Description
As the Transition-of-Care / Telehealth Nurse, you will play a key role in ensuring continuity of care and safe transitions from hospital, skilled nursing, or other settings back to home or community for our participants. You will leverage telehealth tools, coordinate with the interdisciplinary team, monitor participants, identify and intervene on risk factors, and educate participants and caregivers. You’ll be the bridge between acute care settings and our PACE North home-based model, helping to reduce readmissions, enhance outcomes, and support participants’ goals of remaining safely in their homes.
Key Responsibilities
- Conduct telehealth assessments (video/phone) of participants post-discharge or during transitions of care.
- Review discharge summaries, medication reconciliations, and care plans to identify gaps or risks.
- Coordinate with hospital/rehab staff, home health agencies, case managers, pharmacy, primary care and our PACE interdisciplinary team (IDT) to develop and execute a safe transition plan.
- Educate participants and caregivers on post-discharge care, self-management, medications, red-flags, follow-up appointments, telehealth access, and home safety.

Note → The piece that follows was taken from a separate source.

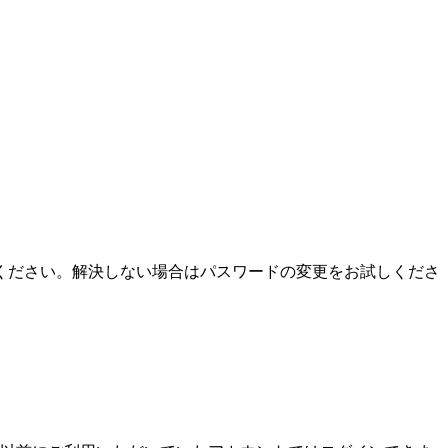
ください。解決しない場合はパスワードの変更をお試しくださ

- Monitor participants remotely (via telehealth or monitoring tools) for changes in condition, adherence, symptoms, or early warning signs; escalate to the appropriate provider when needed.
- Facilitate virtual or in-person check-ins within defined timeframes post-discharge (e.g., within 24-48 hours).
- Maintain accurate and timely documentation in the electronic health record (EHR) of telehealth encounters, transition plans, follow-ups, and communications.
- Participate in the on-call/after-hours telehealth rotation as required.
- Provide input into quality improvement initiatives related to transitions of care/readmissions, telehealth effectiveness, and remote monitoring outcomes.
- Collaborate with interdisciplinary care team (nursing, social work, therapy, pharmacy, primary care) to ensure holistic care plan and participant goals are met.
Schedule & Work Environment
- Primary schedule: Monday-Friday, daytime hours. Please note that this is an on site role.
- On-call/telehealth rotation evenings or weekends as part of the transition team may be required.
Compensation & Benefits
- Competitive salary (based on experience and qualifications).
- Generous PTO and paid holidays from day one.
- Comprehensive benefits: health, dental, vision, life insurance, short-/long-term disability.
- 401(k) with match.
- Professional development opportunities.
- Supportive team culture and mission-driven work.
Requirements
Required:
- Current, valid Registered Nurse (RN) license in Michigan.
- Minimum of 2 years nursing experience; experience with care transitions, home care, geriatrics, or telehealth preferred.
- Strong critical thinking skills, ability to manage ambiguity and changing priorities.
- Excellent communication skills (verbal, written), ability to interface with diverse participants, caregivers, providers, and care team.
- Comfortable with technology (telehealth platforms, EHR, remote monitoring tools).
- Valid driver’s license and reliable transportation (for occasional home/field visits).
Preferred:
- Bachelor of Science in Nursing (BSN).
- Experience with the PACE model or working with older adult/frail populations.
- Experience with hospital discharge planning or readmissions prevention programs.
- Familiarity with CMS rules/regulations as they pertain to PACE programs.